Peer Pasternack, Michael Baumeister, Petra Strehmel, Detlef Zech

01.03.2011 Kommentare (1)

Seit 2004 gibt es neben den Fachschulen bzw. (in Bayern) Fachakademien eine zunehmende Zahl von Studiengängen für die Ausbildung pädagogischer Fachkräfte. Während die Fachschulen für die pädagogische Arbeit auch von Jugendlichen und jungen Erwachsenen ausbilden, sind die neuen Studiengänge auf die Frühpädagogik spezialisiert. Trotz dieses Unterschiedes wird das Nebeneinander von Fachschulen und Hochschulen häufig als Konkurrenz erlebt und diskutiert. Eine solche Konkurrenz ergibt sich in der Tat aus dem höheren Ansehen, das akademische Bildung im Verhältnis zur Berufsausbildung (zu der die Fachschulen zählen) hierzulande genießt, das sich u.a. in der weit höheren Lehrbelastung der Lehrkräfte ausdrückt.
Eine ganz ähnliche Differenz erleben Fachhochschulen im Verhältnis zu Universitäten seit Jahrzehnten.

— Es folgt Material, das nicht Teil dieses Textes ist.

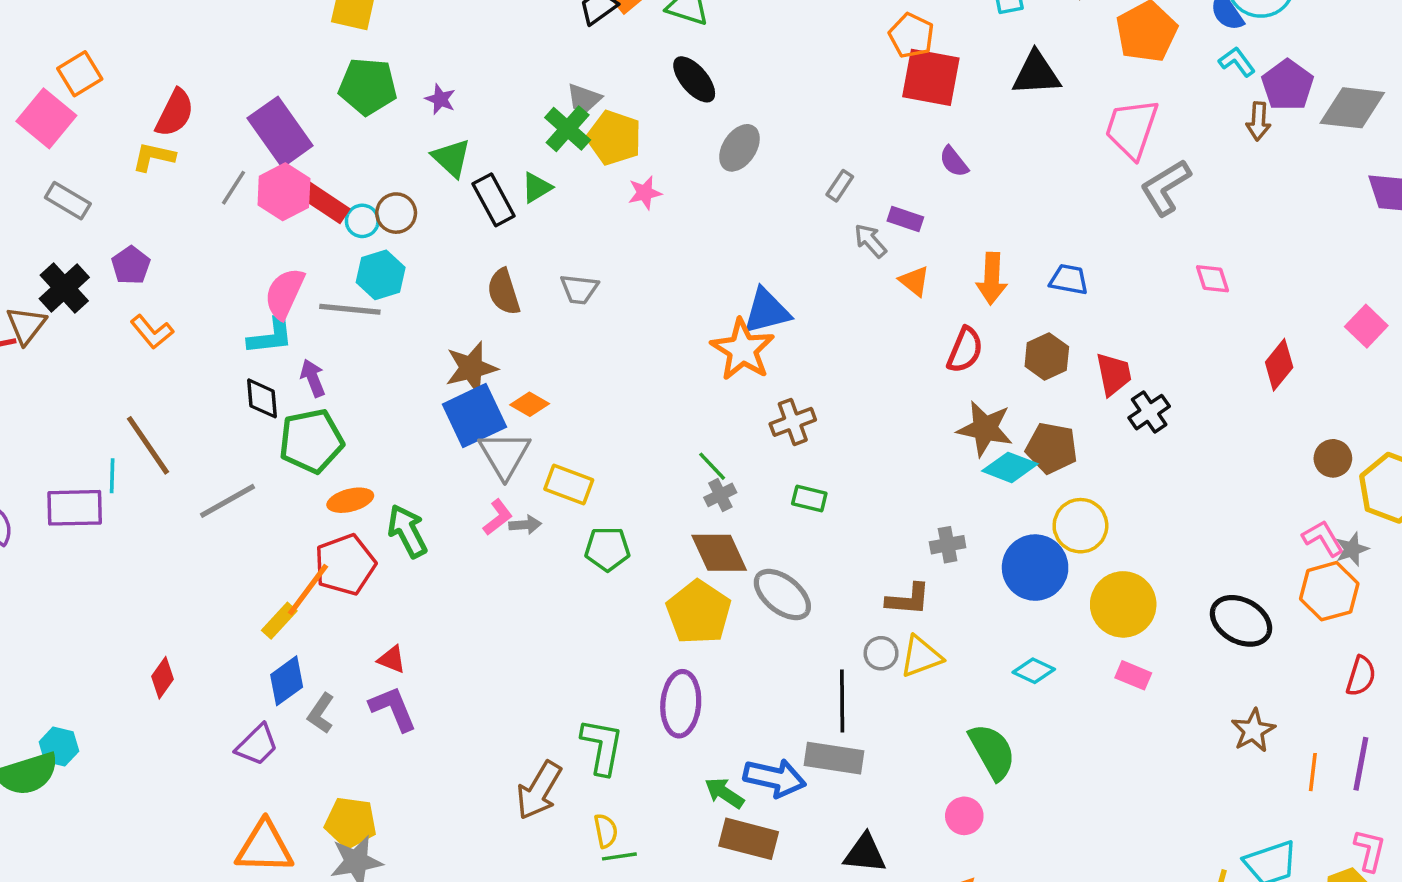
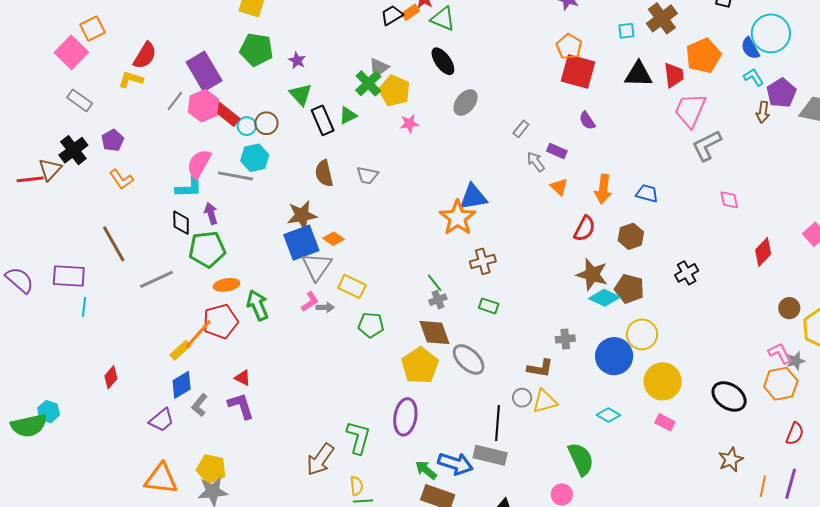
red trapezoid: (1114, 374) -> (674, 75), moved
cyan line: (112, 476) -> (84, 307), moved

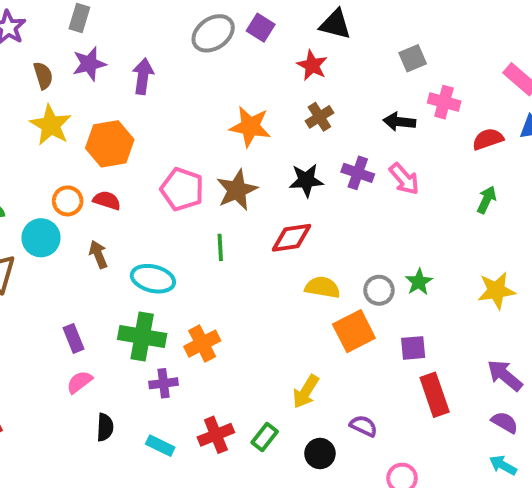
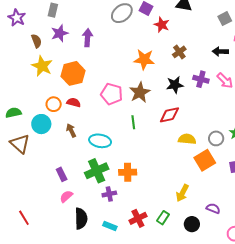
red star: (312, 65) -> (162, 25), moved
green cross: (142, 336) -> (97, 171), turned -30
orange cross: (202, 344) -> (128, 172), turned 30
black semicircle: (105, 427) -> (81, 219), size x1.5

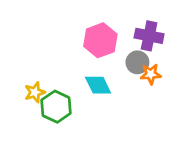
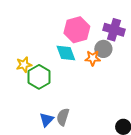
orange star: (151, 74) -> (93, 58), moved
cyan diamond: (98, 85) -> (66, 53), moved

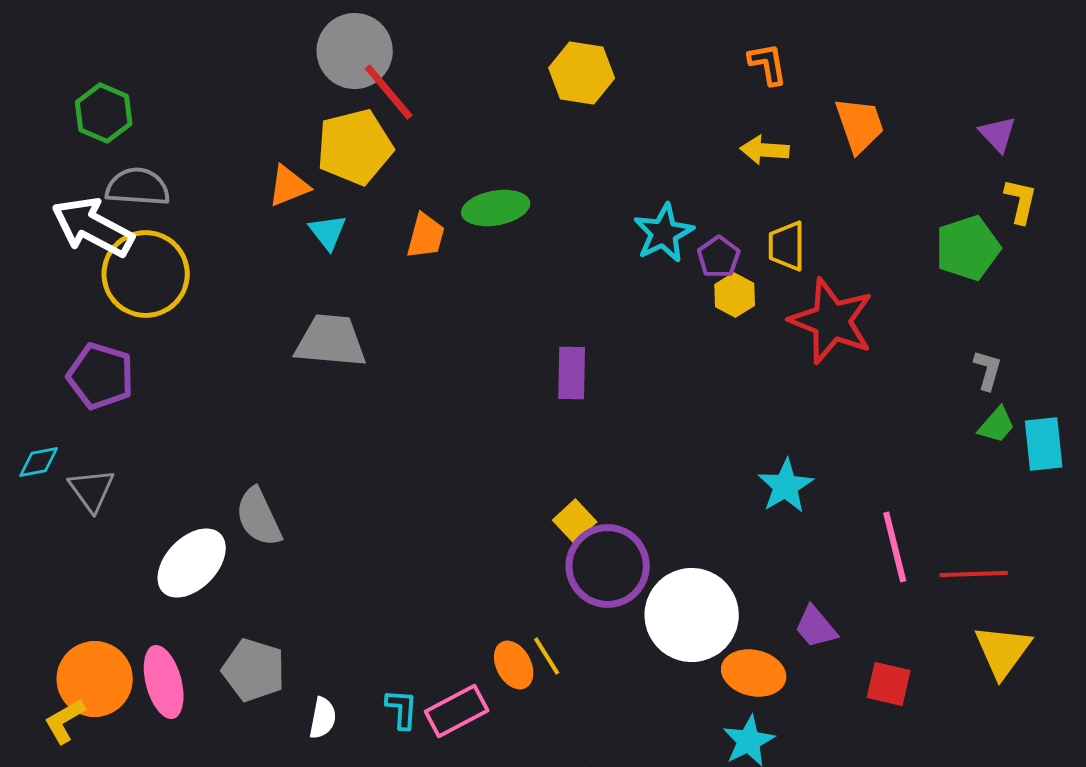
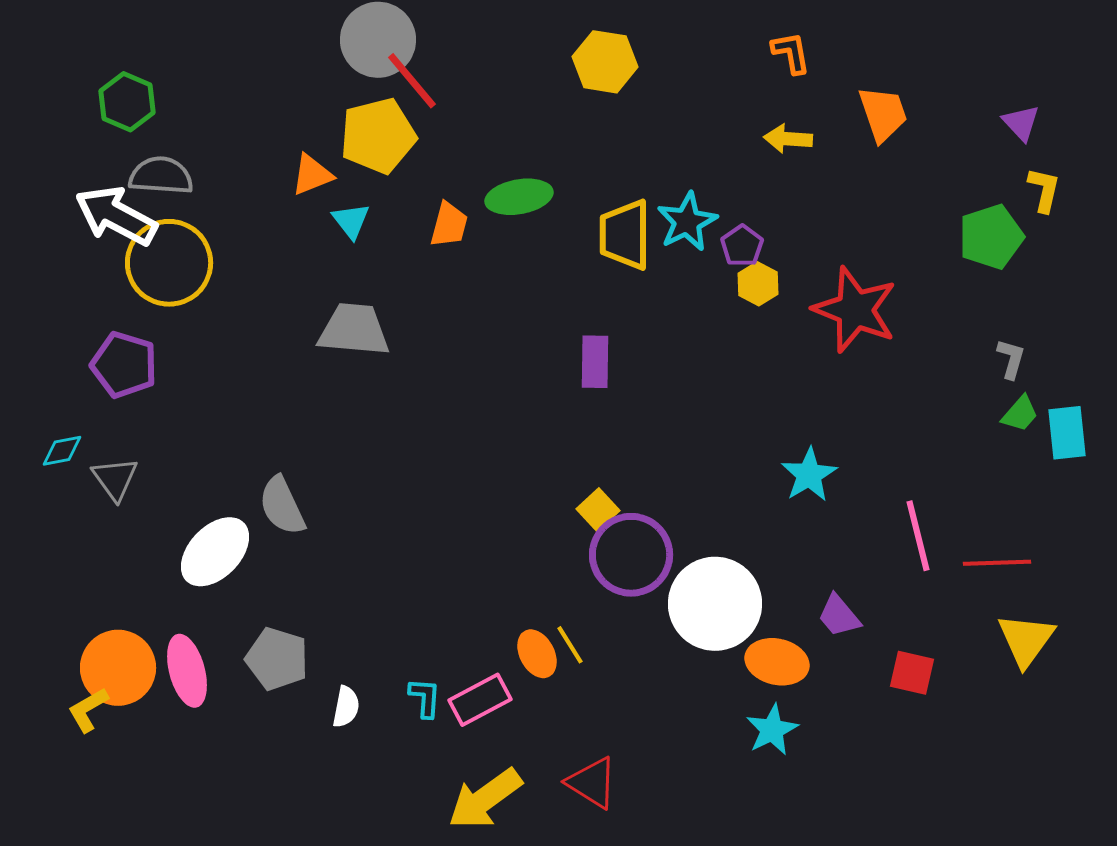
yellow trapezoid: (787, 246) -> (625, 235), moved, size x1.4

Erst in den letzten Jahren sind die praktischen Ausbildungsinhalte, die verstärkt an Fachhochschulen angeboten werden, durch die Bachelorisierung aufgewertet worden, so dass Fachhochschulen zumindest in der Anerkennung ihrer Abschlüsse mit den Universitäten mitziehen können. Eine Angleichung von Fachschulen für Sozialpädagogik an die Studiengänge ist derzeit nicht in Sicht, wohl aber Annäherungen in Form von Durchlässigkeit.

Wie werden das Nebeneinander und die latente Konkurrenz zwischen Fachschulen/-akademien und Hochschulen mit frühpädagogischen Studiengängen in Zukunft gestaltet?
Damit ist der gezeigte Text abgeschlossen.